For each line of the data below that contains "Devices", return that line.

(Stored data entries)

[Start of section]

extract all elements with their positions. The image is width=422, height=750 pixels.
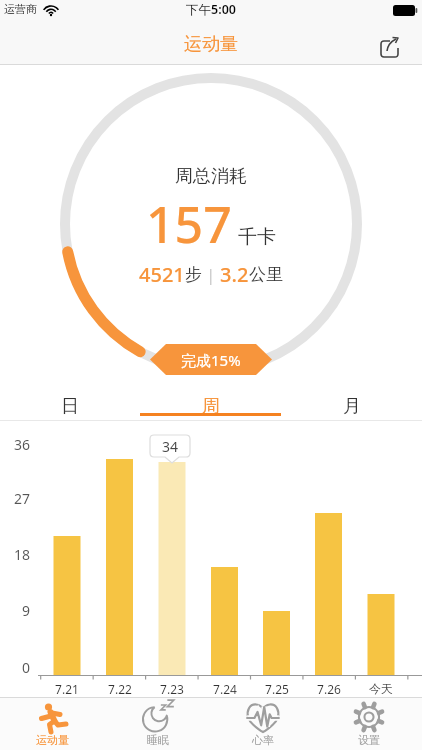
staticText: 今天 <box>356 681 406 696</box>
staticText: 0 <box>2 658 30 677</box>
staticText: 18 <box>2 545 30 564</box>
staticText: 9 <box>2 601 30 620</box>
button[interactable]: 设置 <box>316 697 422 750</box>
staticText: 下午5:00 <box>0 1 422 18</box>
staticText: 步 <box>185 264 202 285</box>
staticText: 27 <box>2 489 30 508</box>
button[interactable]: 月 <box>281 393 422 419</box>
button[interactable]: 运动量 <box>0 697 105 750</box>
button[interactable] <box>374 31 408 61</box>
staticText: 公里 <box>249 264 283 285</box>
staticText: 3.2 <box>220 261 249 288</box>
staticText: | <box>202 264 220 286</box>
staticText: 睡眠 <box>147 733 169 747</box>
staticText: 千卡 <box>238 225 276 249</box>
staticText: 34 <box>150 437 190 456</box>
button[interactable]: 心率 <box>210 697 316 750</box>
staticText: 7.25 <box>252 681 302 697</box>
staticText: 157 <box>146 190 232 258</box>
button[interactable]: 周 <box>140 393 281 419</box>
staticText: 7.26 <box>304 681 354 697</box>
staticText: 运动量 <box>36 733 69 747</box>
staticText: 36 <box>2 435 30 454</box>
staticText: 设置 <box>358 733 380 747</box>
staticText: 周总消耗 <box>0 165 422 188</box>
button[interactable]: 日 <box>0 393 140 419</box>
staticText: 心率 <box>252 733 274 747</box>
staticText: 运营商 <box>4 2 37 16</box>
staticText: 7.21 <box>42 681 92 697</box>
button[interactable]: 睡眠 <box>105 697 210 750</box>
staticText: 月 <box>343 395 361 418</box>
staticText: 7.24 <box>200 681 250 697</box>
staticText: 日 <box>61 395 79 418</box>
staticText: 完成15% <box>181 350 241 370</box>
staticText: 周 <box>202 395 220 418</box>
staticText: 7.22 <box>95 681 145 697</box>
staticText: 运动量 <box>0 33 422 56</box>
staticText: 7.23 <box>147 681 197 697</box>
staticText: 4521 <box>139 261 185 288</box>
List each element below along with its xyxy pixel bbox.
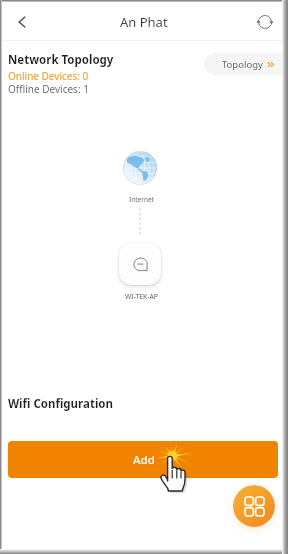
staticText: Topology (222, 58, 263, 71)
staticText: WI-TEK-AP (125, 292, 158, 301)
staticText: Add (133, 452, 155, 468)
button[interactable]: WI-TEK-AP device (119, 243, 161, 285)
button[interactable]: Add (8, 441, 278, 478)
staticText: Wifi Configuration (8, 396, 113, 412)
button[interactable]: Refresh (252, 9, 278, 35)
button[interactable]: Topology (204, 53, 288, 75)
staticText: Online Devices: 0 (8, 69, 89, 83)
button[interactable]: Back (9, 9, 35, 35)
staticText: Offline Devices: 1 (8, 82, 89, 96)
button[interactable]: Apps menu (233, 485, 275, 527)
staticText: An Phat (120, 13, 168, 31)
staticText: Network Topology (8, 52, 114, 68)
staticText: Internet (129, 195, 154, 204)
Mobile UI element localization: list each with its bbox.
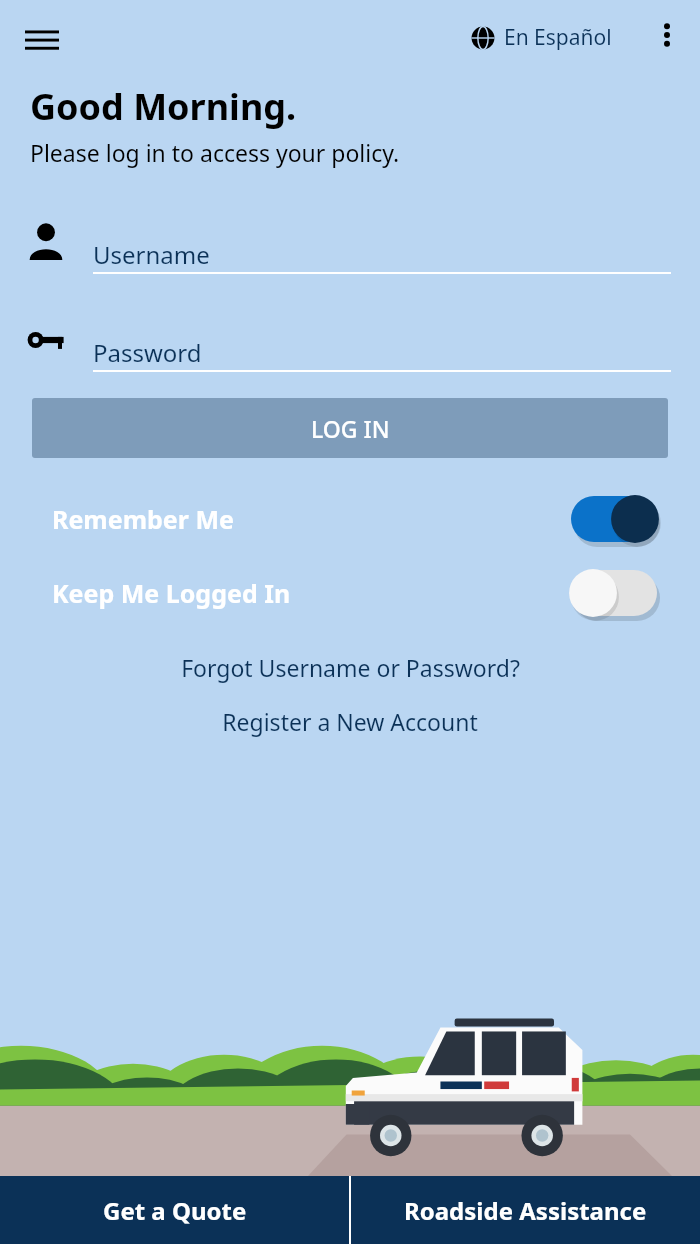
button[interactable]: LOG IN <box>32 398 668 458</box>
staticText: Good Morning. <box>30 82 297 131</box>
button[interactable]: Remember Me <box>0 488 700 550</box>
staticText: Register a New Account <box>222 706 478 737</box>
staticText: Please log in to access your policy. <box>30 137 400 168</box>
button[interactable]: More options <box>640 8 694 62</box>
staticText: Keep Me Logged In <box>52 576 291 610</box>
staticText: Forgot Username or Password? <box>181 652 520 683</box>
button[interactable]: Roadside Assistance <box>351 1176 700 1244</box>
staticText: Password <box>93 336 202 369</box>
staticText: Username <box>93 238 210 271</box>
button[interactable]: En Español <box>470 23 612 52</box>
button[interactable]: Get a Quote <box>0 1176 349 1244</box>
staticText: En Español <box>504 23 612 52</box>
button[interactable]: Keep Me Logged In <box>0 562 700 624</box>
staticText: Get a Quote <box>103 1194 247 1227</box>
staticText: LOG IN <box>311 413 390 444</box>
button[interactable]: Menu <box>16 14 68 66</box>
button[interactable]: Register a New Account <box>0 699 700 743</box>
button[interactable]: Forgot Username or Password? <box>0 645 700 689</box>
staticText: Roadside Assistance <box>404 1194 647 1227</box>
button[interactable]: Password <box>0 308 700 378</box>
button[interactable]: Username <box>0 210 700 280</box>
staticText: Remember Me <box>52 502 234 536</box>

[End of section]

Solution:
staticText: Online Devices: 0 (8, 69, 89, 83)
staticText: Offline Devices: 1 (8, 82, 89, 96)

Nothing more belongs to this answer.